(Beginning of Supplied records)
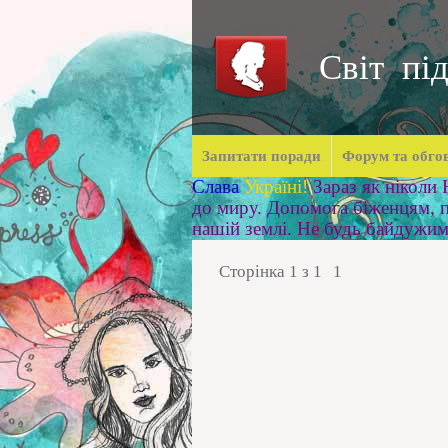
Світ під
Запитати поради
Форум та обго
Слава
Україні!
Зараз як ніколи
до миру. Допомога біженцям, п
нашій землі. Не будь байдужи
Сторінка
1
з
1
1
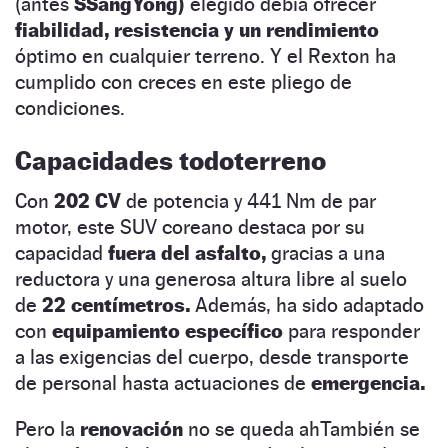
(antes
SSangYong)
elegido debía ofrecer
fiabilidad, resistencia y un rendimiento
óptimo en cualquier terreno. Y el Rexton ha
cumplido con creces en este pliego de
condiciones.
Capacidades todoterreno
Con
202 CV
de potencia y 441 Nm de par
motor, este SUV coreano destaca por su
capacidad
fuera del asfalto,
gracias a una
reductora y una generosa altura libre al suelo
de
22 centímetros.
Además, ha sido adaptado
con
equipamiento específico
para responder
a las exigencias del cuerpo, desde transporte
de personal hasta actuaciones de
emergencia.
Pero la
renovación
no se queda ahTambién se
(End of Supplied records)
(Beginning of Supplied records)
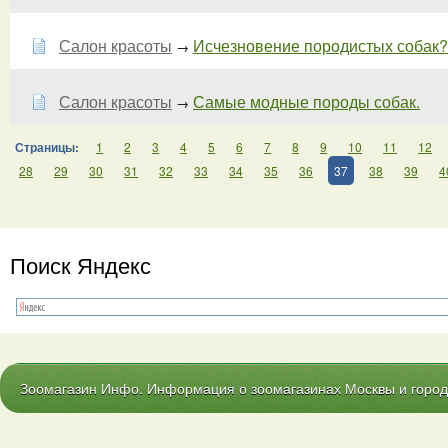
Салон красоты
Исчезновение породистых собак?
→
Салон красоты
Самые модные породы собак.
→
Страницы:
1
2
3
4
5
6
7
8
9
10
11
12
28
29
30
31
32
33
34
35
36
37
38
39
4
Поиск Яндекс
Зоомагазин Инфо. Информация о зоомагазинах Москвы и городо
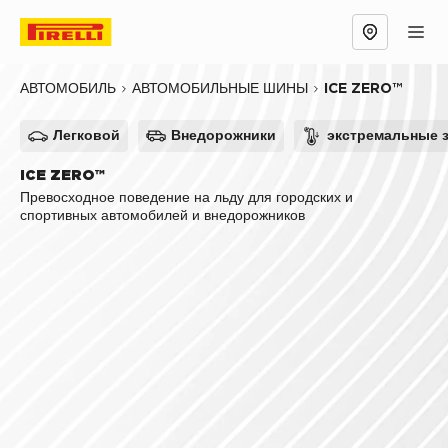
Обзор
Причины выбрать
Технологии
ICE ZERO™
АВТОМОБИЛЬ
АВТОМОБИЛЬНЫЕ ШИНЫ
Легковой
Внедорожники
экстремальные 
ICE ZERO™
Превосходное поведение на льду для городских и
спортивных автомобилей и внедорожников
(End of Supplied records)
(Beginning of Supplied records)
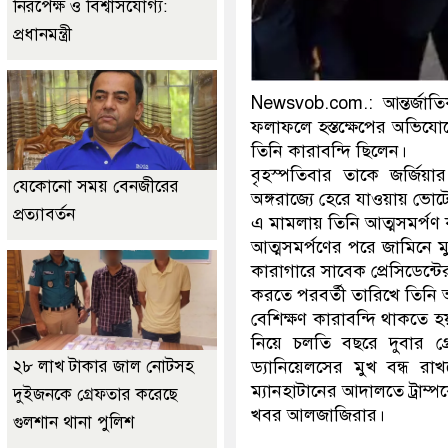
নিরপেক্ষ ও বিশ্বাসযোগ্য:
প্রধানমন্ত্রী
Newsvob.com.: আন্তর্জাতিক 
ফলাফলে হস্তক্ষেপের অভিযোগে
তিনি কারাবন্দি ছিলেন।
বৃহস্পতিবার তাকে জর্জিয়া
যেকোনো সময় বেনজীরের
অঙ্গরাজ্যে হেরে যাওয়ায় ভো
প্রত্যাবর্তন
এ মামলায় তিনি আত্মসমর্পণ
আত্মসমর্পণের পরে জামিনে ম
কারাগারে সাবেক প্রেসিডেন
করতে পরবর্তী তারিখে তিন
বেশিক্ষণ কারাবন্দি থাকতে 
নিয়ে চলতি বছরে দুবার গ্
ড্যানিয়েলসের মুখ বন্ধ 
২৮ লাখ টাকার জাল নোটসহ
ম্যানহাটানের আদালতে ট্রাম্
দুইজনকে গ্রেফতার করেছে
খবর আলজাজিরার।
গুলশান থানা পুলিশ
(End of Supplied records)
Problem details: Above are the records. Print exactly, and only, the lines from the line with "বেশিক্ষণ কারাবন্দি থাকতে" to the line with "গুলশান থানা পুলিশ", both inclusive.

Your solution:
বেশিক্ষণ কারাবন্দি থাকতে 
নিয়ে চলতি বছরে দুবার গ্
ড্যানিয়েলসের মুখ বন্ধ 
২৮ লাখ টাকার জাল নোটসহ
ম্যানহাটানের আদালতে ট্রাম্
দুইজনকে গ্রেফতার করেছে
খবর আলজাজিরার।
গুলশান থানা পুলিশ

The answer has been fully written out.